* WORK TO COMPLETE
In the entries below, which lines run from the one with "10:00〜19:00" through the one with "Über checkdomain"? Repeat exactly those, both included, and no pictures.

(Page-level text extractions)
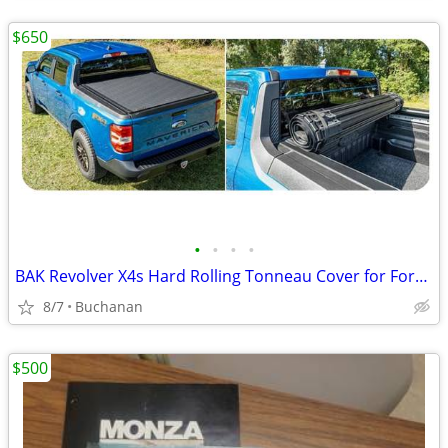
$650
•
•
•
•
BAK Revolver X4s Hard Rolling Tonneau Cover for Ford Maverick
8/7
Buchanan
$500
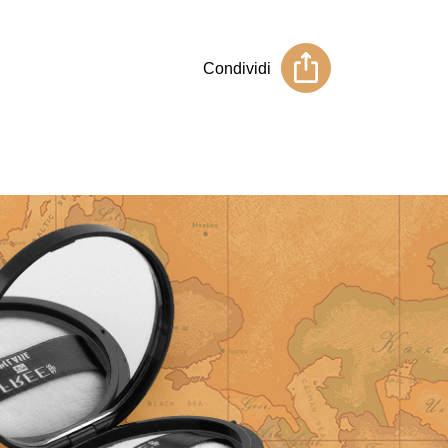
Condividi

* * *

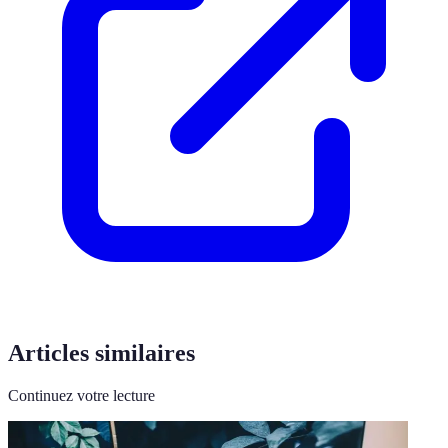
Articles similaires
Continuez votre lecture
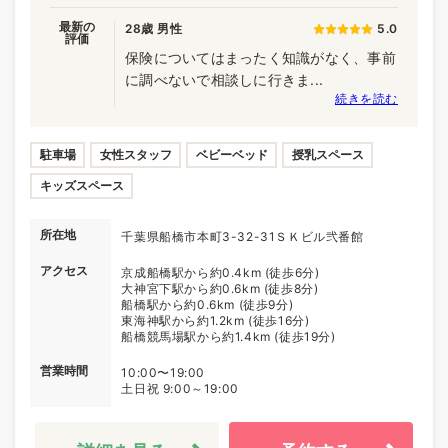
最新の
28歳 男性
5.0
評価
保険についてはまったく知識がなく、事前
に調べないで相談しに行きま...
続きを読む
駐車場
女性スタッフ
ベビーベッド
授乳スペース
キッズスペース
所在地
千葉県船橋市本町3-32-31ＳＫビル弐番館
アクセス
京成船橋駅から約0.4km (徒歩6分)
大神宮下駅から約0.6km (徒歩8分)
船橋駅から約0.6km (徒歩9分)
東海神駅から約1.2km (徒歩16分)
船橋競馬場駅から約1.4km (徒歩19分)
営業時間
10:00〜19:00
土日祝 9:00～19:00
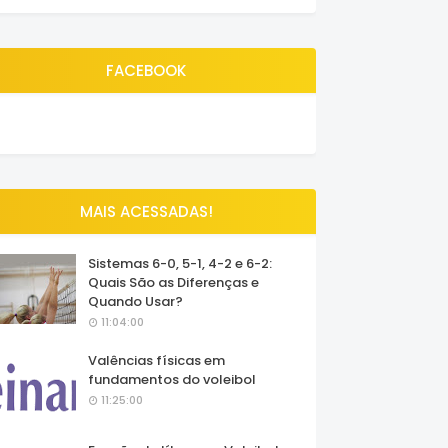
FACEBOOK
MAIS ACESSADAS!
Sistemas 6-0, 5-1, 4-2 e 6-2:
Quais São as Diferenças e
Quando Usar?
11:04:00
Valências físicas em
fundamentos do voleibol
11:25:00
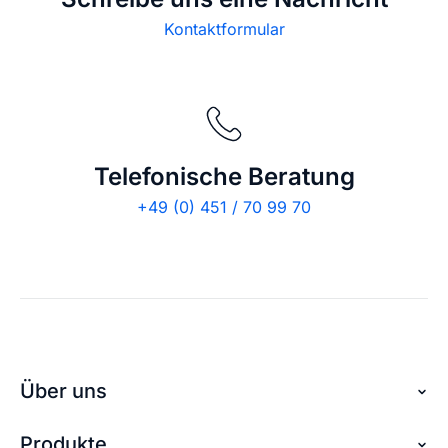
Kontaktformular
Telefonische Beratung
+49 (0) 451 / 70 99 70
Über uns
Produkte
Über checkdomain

...

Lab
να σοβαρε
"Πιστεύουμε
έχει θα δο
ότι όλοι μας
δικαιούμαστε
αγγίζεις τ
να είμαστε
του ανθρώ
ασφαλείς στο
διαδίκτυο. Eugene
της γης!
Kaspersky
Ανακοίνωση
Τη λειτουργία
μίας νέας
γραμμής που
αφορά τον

* ANSWER AREA
10:00〜19:00
土日祝 9:00～19:00
FACEBOOK
MAIS ACESSADAS!
Sistemas 6-0, 5-1, 4-2 e 6-2:
Quais São as Diferenças e
Quando Usar?
11:04:00
Valências físicas em
fundamentos do voleibol
11:25:00
Kontaktformular
Telefonische Beratung
+49 (0) 451 / 70 99 70
Über uns
Produkte
Über checkdomain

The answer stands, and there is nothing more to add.